→ **MATERIAL SHOWN**:
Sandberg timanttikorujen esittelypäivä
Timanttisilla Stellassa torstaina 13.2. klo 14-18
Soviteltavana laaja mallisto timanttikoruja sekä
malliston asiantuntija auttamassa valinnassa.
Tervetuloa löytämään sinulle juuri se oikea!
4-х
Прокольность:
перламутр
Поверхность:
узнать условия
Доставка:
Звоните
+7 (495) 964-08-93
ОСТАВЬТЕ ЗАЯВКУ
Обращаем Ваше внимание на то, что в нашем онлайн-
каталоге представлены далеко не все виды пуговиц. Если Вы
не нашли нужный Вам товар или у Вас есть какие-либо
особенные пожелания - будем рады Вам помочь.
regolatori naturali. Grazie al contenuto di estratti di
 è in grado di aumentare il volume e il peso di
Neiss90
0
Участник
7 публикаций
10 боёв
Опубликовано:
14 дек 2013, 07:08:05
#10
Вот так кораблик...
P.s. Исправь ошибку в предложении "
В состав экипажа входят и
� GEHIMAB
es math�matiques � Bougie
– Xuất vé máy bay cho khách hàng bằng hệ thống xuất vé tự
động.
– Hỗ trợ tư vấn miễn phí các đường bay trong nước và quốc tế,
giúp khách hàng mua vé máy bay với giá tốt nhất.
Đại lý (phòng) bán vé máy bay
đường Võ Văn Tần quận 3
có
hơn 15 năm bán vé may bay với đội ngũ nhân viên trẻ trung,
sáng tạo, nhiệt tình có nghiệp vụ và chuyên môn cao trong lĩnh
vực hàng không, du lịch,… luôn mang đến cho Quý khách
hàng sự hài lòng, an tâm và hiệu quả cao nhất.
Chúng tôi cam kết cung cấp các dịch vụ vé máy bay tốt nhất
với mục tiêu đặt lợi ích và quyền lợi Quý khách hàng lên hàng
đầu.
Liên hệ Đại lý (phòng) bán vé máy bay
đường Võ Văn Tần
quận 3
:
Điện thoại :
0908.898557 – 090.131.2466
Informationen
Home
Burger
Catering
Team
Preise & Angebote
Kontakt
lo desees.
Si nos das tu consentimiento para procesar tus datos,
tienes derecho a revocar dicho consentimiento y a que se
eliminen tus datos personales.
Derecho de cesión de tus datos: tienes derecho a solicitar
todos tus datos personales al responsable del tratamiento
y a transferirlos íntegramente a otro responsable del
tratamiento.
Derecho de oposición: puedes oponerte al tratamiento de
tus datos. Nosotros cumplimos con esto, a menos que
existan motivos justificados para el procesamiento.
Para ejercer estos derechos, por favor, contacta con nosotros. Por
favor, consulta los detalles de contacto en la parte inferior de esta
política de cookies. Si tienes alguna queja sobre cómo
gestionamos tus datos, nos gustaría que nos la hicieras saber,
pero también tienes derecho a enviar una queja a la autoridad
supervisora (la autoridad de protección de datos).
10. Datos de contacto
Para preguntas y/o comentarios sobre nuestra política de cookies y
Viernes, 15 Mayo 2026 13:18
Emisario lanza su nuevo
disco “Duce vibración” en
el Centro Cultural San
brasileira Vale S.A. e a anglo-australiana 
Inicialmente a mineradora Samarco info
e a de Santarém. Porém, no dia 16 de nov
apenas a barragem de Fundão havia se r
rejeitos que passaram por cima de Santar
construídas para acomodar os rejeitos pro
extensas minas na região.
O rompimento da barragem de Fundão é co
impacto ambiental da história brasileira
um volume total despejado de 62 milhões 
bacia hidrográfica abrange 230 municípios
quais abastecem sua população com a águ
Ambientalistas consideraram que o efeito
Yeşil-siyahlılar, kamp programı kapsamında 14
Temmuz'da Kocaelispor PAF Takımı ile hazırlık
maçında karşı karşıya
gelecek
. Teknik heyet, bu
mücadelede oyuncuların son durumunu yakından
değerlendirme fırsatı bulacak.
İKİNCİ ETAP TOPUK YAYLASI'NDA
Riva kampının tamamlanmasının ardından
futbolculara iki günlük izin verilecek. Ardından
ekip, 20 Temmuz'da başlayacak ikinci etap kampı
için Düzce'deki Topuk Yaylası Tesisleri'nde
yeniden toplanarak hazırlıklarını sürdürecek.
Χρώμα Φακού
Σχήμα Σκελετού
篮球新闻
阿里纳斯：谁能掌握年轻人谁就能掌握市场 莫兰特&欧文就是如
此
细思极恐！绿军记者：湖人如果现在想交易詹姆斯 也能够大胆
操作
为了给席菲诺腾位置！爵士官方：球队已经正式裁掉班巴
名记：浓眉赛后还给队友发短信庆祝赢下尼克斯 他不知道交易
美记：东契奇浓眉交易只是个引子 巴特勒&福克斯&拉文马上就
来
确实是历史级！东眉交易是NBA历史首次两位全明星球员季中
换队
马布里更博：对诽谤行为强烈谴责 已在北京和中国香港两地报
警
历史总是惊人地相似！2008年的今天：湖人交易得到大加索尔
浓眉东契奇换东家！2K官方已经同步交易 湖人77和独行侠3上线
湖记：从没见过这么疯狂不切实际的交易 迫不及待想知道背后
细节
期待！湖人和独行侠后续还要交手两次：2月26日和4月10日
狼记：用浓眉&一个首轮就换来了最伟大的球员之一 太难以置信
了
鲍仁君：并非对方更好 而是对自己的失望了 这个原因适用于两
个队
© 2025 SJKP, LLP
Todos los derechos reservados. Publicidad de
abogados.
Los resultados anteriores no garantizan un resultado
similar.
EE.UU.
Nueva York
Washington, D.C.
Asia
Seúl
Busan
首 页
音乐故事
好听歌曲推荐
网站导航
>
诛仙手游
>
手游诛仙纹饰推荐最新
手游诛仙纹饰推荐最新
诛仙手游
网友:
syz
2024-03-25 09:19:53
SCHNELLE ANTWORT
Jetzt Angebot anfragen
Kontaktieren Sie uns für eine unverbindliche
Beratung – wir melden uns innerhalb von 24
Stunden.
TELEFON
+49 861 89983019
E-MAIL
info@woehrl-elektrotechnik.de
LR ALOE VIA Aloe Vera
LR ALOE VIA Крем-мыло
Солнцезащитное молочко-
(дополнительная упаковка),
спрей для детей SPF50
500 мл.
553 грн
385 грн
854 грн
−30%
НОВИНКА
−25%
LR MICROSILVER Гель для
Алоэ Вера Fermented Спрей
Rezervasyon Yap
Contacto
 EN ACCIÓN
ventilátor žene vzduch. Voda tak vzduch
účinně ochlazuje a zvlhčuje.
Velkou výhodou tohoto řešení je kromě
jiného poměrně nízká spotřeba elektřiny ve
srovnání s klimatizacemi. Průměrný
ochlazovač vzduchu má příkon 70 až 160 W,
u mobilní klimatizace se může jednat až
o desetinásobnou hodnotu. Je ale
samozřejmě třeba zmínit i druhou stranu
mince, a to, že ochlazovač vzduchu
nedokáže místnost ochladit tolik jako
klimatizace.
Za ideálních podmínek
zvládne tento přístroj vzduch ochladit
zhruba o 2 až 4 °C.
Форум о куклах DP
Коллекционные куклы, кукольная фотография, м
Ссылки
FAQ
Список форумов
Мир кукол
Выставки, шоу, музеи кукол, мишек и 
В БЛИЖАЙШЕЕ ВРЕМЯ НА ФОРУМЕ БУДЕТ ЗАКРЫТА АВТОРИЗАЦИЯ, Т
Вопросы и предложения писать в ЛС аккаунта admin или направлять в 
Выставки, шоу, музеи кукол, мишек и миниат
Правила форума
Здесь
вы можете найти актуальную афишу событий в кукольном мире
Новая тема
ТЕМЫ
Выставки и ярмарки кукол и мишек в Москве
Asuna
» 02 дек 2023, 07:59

→ **EXERCISE AIM**: Reproduce the data above exactly, leaving nothing out.

→ **YOUR RESPONSE**:
Sandberg timanttikorujen esittelypäivä
Timanttisilla Stellassa torstaina 13.2. klo 14-18
Soviteltavana laaja mallisto timanttikoruja sekä
malliston asiantuntija auttamassa valinnassa.
Tervetuloa löytämään sinulle juuri se oikea!
4-х
Прокольность:
перламутр
Поверхность:
узнать условия
Доставка:
Звоните
+7 (495) 964-08-93
ОСТАВЬТЕ ЗАЯВКУ
Обращаем Ваше внимание на то, что в нашем онлайн-
каталоге представлены далеко не все виды пуговиц. Если Вы
не нашли нужный Вам товар или у Вас есть какие-либо
особенные пожелания - будем рады Вам помочь.
regolatori naturali. Grazie al contenuto di estratti di
 è in grado di aumentare il volume e il peso di
Neiss90
0
Участник
7 публикаций
10 боёв
Опубликовано:
14 дек 2013, 07:08:05
#10
Вот так кораблик...
P.s. Исправь ошибку в предложении "
В состав экипажа входят и
� GEHIMAB
es math�matiques � Bougie
– Xuất vé máy bay cho khách hàng bằng hệ thống xuất vé tự
động.
– Hỗ trợ tư vấn miễn phí các đường bay trong nước và quốc tế,
giúp khách hàng mua vé máy bay với giá tốt nhất.
Đại lý (phòng) bán vé máy bay
đường Võ Văn Tần quận 3
có
hơn 15 năm bán vé may bay với đội ngũ nhân viên trẻ trung,
sáng tạo, nhiệt tình có nghiệp vụ và chuyên môn cao trong lĩnh
vực hàng không, du lịch,… luôn mang đến cho Quý khách
hàng sự hài lòng, an tâm và hiệu quả cao nhất.
Chúng tôi cam kết cung cấp các dịch vụ vé máy bay tốt nhất
với mục tiêu đặt lợi ích và quyền lợi Quý khách hàng lên hàng
đầu.
Liên hệ Đại lý (phòng) bán vé máy bay
đường Võ Văn Tần
quận 3
:
Điện thoại :
0908.898557 – 090.131.2466
Informationen
Home
Burger
Catering
Team
Preise & Angebote
Kontakt
lo desees.
Si nos das tu consentimiento para procesar tus datos,
tienes derecho a revocar dicho consentimiento y a que se
eliminen tus datos personales.
Derecho de cesión de tus datos: tienes derecho a solicitar
todos tus datos personales al responsable del tratamiento
y a transferirlos íntegramente a otro responsable del
tratamiento.
Derecho de oposición: puedes oponerte al tratamiento de
tus datos. Nosotros cumplimos con esto, a menos que
existan motivos justificados para el procesamiento.
Para ejercer estos derechos, por favor, contacta con nosotros. Por
favor, consulta los detalles de contacto en la parte inferior de esta
política de cookies. Si tienes alguna queja sobre cómo
gestionamos tus datos, nos gustaría que nos la hicieras saber,
pero también tienes derecho a enviar una queja a la autoridad
supervisora (la autoridad de protección de datos).
10. Datos de contacto
Para preguntas y/o comentarios sobre nuestra política de cookies y
Viernes, 15 Mayo 2026 13:18
Emisario lanza su nuevo
disco “Duce vibración” en
el Centro Cultural San
brasileira Vale S.A. e a anglo-australiana 
Inicialmente a mineradora Samarco info
e a de Santarém. Porém, no dia 16 de nov
apenas a barragem de Fundão havia se r
rejeitos que passaram por cima de Santar
construídas para acomodar os rejeitos pro
extensas minas na região.
O rompimento da barragem de Fundão é co
impacto ambiental da história brasileira
um volume total despejado de 62 milhões 
bacia hidrográfica abrange 230 municípios
quais abastecem sua população com a águ
Ambientalistas consideraram que o efeito
Yeşil-siyahlılar, kamp programı kapsamında 14
Temmuz'da Kocaelispor PAF Takımı ile hazırlık
maçında karşı karşıya
gelecek
. Teknik heyet, bu
mücadelede oyuncuların son durumunu yakından
değerlendirme fırsatı bulacak.
İKİNCİ ETAP TOPUK YAYLASI'NDA
Riva kampının tamamlanmasının ardından
futbolculara iki günlük izin verilecek. Ardından
ekip, 20 Temmuz'da başlayacak ikinci etap kampı
için Düzce'deki Topuk Yaylası Tesisleri'nde
yeniden toplanarak hazırlıklarını sürdürecek.
Χρώμα Φακού
Σχήμα Σκελετού
篮球新闻
阿里纳斯：谁能掌握年轻人谁就能掌握市场 莫兰特&欧文就是如
此
细思极恐！绿军记者：湖人如果现在想交易詹姆斯 也能够大胆
操作
为了给席菲诺腾位置！爵士官方：球队已经正式裁掉班巴
名记：浓眉赛后还给队友发短信庆祝赢下尼克斯 他不知道交易
美记：东契奇浓眉交易只是个引子 巴特勒&福克斯&拉文马上就
来
确实是历史级！东眉交易是NBA历史首次两位全明星球员季中
换队
马布里更博：对诽谤行为强烈谴责 已在北京和中国香港两地报
警
历史总是惊人地相似！2008年的今天：湖人交易得到大加索尔
浓眉东契奇换东家！2K官方已经同步交易 湖人77和独行侠3上线
湖记：从没见过这么疯狂不切实际的交易 迫不及待想知道背后
细节
期待！湖人和独行侠后续还要交手两次：2月26日和4月10日
狼记：用浓眉&一个首轮就换来了最伟大的球员之一 太难以置信
了
鲍仁君：并非对方更好 而是对自己的失望了 这个原因适用于两
个队
© 2025 SJKP, LLP
Todos los derechos reservados. Publicidad de
abogados.
Los resultados anteriores no garantizan un resultado
similar.
EE.UU.
Nueva York
Washington, D.C.
Asia
Seúl
Busan
首 页
音乐故事
好听歌曲推荐
网站导航
>
诛仙手游
>
手游诛仙纹饰推荐最新
手游诛仙纹饰推荐最新
诛仙手游
网友:
syz
2024-03-25 09:19:53
SCHNELLE ANTWORT
Jetzt Angebot anfragen
Kontaktieren Sie uns für eine unverbindliche
Beratung – wir melden uns innerhalb von 24
Stunden.
TELEFON
+49 861 89983019
E-MAIL
info@woehrl-elektrotechnik.de
LR ALOE VIA Aloe Vera
LR ALOE VIA Крем-мыло
Солнцезащитное молочко-
(дополнительная упаковка),
спрей для детей SPF50
500 мл.
553 грн
385 грн
854 грн
−30%
НОВИНКА
−25%
LR MICROSILVER Гель для
Алоэ Вера Fermented Спрей
Rezervasyon Yap
Contacto
 EN ACCIÓN
ventilátor žene vzduch. Voda tak vzduch
účinně ochlazuje a zvlhčuje.
Velkou výhodou tohoto řešení je kromě
jiného poměrně nízká spotřeba elektřiny ve
srovnání s klimatizacemi. Průměrný
ochlazovač vzduchu má příkon 70 až 160 W,
u mobilní klimatizace se může jednat až
o desetinásobnou hodnotu. Je ale
samozřejmě třeba zmínit i druhou stranu
mince, a to, že ochlazovač vzduchu
nedokáže místnost ochladit tolik jako
klimatizace.
Za ideálních podmínek
zvládne tento přístroj vzduch ochladit
zhruba o 2 až 4 °C.
Форум о куклах DP
Коллекционные куклы, кукольная фотография, м
Ссылки
FAQ
Список форумов
Мир кукол
Выставки, шоу, музеи кукол, мишек и 
В БЛИЖАЙШЕЕ ВРЕМЯ НА ФОРУМЕ БУДЕТ ЗАКРЫТА АВТОРИЗАЦИЯ, Т
Вопросы и предложения писать в ЛС аккаунта admin или направлять в 
Выставки, шоу, музеи кукол, мишек и миниат
Правила форума
Здесь
вы можете найти актуальную афишу событий в кукольном мире
Новая тема
ТЕМЫ
Выставки и ярмарки кукол и мишек в Москве
Asuna
» 02 дек 2023, 07:59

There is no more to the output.